Azure Data Warehouse (Azure SQL DW)

Applies from 2021.1

Alation has certified the Azure Data Warehouse as Custom DB. The certified driver is present on the list of drivers in Alation by default and can be selected when adding the data source to Alation. Refer to the appropriate version of Support Matrix for the driver version.

Scope of Support

  • Metadata Extraction (MDE)

    • Automated MDE

  • Compose

  • Data Profiling

  • Query Log Ingestion and Lineage

Ports

Port 1433 must be open.

Required Information

  • JDBC URI for the Azure Data Warehouse data source

JDBC URI

Include the following components:

  • Host Name

  • Port number

  • Database name

Use the following format:

sqlserver://<Host_Name>:<Port>;database=<Database_Name>;

Example:

sqlserver://tf-test-al-63194-admin-user.database.windows.net:1433;database=show_table_tests_database;

Service Account

CREATE LOGIN [login_value] WITH PASSWORD = [password];
CREATE USER [service_account] FOR LOGIN [login_value];

Make sure you adhere to the password restrictions. Follow the Azure DW requirements for passwords.

Permissions

Metadata Extraction

Make sure that the user has admin permission to the INFORMATION_SCHEMA to perform Metadata Extraction. Grant SELECT or VIEW DEFINITION at Database or Schema level to the service account created for Alation.

Example:

GRANT [SELECT/VIEW DEFINITION] on SCHEMA::[schema_name] to [service_account]

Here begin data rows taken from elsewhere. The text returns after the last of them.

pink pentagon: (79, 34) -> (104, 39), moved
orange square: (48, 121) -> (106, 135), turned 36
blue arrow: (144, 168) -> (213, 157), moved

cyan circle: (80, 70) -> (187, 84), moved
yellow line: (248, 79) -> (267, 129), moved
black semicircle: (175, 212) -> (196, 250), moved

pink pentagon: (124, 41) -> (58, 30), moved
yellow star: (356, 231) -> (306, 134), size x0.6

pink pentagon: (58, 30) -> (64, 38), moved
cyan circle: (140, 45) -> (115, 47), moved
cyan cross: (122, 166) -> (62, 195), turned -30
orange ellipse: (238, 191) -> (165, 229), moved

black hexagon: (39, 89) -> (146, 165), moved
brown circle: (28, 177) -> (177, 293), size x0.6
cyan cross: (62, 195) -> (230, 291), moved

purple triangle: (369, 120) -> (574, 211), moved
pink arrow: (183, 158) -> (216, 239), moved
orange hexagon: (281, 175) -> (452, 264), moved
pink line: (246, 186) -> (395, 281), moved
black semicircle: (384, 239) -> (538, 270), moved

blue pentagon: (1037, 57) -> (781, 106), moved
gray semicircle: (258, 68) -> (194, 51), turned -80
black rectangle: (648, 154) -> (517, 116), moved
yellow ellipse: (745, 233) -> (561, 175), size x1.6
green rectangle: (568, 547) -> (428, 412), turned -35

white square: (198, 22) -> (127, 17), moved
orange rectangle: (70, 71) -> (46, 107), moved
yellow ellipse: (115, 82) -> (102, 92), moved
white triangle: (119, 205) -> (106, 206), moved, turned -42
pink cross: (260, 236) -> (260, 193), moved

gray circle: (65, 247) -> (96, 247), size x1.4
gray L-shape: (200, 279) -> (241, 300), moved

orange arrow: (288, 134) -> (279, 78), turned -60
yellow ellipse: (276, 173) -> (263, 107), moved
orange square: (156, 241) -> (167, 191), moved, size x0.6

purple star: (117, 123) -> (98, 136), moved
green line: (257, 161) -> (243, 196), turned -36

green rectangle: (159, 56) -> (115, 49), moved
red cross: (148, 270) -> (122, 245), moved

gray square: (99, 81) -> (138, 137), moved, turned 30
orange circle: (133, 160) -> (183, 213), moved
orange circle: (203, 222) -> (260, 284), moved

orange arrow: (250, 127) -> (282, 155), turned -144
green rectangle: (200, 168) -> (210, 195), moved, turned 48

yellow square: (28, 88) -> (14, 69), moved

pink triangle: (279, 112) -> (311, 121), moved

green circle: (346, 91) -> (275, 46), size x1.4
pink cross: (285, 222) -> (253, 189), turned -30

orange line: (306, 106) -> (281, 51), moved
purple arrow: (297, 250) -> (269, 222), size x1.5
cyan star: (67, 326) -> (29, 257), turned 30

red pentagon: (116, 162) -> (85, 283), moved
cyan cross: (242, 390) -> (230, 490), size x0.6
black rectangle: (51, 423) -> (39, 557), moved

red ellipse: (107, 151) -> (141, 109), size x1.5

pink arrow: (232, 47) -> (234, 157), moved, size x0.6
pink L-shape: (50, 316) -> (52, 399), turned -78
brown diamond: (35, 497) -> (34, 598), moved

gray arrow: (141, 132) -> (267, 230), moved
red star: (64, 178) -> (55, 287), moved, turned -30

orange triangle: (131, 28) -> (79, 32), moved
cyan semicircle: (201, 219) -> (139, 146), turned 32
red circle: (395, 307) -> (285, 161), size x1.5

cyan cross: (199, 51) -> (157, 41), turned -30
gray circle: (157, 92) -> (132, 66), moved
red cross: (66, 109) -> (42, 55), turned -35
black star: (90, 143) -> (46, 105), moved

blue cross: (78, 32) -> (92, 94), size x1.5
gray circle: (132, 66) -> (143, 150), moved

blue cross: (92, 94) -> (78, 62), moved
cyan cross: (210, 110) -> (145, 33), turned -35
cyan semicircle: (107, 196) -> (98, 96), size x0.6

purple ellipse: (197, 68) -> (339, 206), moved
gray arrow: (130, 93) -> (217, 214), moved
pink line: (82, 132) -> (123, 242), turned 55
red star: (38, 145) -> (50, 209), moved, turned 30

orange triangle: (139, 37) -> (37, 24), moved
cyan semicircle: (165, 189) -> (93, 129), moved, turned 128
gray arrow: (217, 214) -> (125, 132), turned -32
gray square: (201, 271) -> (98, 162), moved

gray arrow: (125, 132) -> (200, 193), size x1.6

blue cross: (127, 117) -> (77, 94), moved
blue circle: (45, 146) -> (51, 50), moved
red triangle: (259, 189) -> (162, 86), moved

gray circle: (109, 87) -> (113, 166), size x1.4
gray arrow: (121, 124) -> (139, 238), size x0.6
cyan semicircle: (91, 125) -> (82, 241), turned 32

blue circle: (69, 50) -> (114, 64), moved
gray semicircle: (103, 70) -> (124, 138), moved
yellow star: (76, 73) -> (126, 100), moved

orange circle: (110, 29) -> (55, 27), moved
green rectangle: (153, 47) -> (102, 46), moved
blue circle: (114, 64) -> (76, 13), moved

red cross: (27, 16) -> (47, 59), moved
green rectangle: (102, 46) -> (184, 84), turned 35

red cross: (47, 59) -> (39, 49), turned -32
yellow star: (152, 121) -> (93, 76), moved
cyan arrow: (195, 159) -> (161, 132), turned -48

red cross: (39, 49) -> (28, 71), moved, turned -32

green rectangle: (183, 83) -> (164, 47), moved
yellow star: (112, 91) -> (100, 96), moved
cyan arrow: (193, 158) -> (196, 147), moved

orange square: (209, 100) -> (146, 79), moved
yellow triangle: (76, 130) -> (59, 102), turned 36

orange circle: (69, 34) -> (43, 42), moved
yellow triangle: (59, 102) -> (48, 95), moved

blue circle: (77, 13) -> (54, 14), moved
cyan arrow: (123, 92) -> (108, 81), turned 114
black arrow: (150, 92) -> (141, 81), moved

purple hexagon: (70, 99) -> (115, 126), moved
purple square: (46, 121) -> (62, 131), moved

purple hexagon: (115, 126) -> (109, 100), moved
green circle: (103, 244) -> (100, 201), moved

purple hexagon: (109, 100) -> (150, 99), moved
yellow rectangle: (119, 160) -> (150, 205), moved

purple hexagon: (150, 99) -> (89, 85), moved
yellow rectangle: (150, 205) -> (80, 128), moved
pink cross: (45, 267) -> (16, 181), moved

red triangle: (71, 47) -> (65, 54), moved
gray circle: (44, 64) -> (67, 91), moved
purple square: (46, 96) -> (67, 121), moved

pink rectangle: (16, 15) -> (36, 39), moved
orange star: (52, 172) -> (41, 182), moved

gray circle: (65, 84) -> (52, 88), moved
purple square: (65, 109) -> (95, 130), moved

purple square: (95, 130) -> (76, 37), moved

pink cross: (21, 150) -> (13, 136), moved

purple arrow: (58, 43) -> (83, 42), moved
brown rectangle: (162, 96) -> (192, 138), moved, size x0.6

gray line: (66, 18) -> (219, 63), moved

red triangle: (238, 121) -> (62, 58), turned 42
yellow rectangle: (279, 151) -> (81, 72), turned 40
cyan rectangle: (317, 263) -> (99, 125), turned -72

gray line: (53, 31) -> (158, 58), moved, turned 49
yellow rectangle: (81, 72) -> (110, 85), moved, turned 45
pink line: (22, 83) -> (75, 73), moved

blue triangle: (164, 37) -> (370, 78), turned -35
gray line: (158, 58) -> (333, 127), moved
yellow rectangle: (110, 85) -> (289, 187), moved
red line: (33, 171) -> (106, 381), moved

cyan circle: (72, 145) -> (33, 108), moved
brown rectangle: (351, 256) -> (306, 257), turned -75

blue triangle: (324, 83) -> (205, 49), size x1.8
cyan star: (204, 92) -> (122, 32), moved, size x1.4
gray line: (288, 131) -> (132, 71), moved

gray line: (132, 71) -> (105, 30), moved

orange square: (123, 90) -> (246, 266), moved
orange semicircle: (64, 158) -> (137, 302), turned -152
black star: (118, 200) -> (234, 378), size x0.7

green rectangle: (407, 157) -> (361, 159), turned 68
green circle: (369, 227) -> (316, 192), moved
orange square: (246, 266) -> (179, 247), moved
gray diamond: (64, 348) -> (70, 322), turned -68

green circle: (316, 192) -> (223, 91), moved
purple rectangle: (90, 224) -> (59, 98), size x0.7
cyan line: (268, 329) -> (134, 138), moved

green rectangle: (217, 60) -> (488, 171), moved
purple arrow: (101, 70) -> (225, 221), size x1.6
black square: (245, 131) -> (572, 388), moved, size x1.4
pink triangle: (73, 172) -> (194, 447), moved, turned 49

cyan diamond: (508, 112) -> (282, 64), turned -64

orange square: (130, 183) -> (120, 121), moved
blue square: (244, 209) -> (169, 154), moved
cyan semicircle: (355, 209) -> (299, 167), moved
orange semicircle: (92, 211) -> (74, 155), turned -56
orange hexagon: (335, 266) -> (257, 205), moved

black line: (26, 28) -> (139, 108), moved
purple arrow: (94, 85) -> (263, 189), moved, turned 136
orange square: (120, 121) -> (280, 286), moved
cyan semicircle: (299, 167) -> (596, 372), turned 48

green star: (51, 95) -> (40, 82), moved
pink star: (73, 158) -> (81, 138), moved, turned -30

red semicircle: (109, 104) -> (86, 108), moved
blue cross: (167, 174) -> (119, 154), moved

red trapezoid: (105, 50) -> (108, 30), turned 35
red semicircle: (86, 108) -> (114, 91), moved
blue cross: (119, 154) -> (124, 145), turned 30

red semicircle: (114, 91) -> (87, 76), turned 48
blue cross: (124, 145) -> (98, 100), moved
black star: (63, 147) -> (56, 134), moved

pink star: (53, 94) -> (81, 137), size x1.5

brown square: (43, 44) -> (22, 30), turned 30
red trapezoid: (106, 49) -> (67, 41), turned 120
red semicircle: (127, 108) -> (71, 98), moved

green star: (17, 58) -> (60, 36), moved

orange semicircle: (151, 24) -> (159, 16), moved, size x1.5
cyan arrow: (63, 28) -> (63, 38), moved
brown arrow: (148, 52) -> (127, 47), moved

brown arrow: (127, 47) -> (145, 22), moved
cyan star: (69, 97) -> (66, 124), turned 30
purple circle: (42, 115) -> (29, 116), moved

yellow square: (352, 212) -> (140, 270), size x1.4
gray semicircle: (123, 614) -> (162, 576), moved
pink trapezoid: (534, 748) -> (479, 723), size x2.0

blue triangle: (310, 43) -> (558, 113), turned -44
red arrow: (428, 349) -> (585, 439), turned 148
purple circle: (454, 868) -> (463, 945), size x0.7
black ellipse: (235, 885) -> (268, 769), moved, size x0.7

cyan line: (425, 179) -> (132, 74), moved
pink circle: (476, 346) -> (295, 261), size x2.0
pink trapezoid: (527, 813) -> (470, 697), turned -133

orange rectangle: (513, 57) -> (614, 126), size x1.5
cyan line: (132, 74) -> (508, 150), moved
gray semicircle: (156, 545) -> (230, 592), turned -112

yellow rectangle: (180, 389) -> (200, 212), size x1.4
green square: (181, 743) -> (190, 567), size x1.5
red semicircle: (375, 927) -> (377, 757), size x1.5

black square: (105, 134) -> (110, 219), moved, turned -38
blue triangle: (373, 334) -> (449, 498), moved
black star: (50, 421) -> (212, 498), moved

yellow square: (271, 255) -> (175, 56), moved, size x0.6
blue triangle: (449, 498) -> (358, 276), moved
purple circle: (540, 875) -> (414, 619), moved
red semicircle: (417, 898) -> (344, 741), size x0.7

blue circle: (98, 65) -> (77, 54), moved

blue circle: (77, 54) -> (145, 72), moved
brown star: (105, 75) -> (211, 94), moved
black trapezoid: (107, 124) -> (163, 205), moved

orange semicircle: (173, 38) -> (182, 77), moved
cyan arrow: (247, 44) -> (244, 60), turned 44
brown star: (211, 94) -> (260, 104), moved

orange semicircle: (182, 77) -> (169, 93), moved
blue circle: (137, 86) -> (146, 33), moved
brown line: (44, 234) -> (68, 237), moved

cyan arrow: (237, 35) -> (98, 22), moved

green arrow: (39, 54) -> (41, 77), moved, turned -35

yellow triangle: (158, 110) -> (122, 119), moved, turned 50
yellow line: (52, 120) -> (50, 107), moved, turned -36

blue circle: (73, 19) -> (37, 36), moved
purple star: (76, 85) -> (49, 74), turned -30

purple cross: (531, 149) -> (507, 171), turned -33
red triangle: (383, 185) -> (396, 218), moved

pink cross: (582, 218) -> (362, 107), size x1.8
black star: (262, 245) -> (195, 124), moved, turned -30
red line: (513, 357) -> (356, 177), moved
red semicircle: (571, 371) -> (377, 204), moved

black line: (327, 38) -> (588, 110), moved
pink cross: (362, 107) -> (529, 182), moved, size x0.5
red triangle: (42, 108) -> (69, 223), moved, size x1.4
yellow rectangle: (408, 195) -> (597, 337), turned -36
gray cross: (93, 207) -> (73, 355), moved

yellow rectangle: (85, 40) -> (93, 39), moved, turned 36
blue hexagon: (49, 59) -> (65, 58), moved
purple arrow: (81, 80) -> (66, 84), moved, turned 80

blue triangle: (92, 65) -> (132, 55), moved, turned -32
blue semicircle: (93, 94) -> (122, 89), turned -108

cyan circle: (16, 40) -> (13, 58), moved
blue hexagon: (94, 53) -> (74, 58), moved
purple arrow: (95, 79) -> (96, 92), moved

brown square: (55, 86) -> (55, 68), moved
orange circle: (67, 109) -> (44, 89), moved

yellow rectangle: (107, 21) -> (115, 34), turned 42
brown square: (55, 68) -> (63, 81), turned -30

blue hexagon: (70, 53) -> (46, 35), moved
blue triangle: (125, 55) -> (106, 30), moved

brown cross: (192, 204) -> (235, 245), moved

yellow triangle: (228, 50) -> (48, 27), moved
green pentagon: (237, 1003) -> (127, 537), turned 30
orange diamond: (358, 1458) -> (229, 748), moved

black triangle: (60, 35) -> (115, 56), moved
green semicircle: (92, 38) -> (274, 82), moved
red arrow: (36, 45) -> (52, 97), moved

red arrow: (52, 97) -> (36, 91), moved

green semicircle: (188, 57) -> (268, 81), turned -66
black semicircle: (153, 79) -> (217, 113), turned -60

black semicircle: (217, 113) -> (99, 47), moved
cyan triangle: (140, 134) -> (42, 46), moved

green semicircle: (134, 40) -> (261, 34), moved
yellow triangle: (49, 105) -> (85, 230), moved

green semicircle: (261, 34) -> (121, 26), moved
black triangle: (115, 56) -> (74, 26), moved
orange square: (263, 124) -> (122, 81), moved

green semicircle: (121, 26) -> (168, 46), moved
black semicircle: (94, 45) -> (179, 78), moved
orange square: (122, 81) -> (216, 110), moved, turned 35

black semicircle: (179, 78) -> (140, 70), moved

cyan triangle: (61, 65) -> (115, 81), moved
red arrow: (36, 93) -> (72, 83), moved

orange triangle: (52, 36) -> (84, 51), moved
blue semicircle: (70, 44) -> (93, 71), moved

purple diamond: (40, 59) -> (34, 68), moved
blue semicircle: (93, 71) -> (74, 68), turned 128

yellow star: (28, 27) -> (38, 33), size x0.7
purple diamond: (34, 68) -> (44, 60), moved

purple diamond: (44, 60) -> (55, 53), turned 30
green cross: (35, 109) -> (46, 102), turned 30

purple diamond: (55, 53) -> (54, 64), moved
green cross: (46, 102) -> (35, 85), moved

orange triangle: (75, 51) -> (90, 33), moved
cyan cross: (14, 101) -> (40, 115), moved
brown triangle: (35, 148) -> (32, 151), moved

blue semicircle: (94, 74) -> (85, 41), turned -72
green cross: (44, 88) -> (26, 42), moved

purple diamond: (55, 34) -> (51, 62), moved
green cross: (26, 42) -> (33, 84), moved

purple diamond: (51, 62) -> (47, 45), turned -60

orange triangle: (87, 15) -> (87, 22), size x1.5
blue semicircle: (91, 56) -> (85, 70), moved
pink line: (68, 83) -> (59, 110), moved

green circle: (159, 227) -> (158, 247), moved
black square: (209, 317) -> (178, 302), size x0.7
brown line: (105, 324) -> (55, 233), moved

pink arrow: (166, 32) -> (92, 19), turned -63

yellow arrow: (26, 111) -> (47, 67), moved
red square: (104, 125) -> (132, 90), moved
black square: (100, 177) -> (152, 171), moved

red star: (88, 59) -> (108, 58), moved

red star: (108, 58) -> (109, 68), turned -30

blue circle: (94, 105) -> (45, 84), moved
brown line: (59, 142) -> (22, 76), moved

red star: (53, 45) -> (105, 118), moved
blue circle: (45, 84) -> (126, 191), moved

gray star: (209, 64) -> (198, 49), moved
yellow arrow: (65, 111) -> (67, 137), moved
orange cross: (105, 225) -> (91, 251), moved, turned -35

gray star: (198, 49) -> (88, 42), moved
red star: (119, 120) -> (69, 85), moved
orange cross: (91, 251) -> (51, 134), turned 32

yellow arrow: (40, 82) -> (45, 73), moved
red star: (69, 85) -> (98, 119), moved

Make sure that the service_account also has SELECT access on the SYS tables listed below to extract Table Size:

  • sys.pdw_table_mappings

  • sys.pdw_nodes_tables

  • sys.dm_pdw_nodes

  • sys.pdw_distributions

  • sys.dm_pdw_nodes_db_partition_stats

Profiling/Sampling

Grant SELECT or VIEW DEFINITION at Database or Schema level to the service account.

Query Log Ingestion

User must have the admin rights to the sys.dm_pdw_exec_requests and sys.dm_pdw_exec_sessions tables to perform QLI. These tables have all the queries recorded and can be ingested into Alation:

  • sys.dm_pdw_sql_requests - holds information about all SQL Server query distributions

  • sys.dm_pdw_exec_requests - holds information about all requests that are currently active or were active recently in Azure Synapse Analytics, and the command column has the actual query text.

Setup in Alation

Step 1: Add a New Data Source

Add a new Data Source on the Sources page.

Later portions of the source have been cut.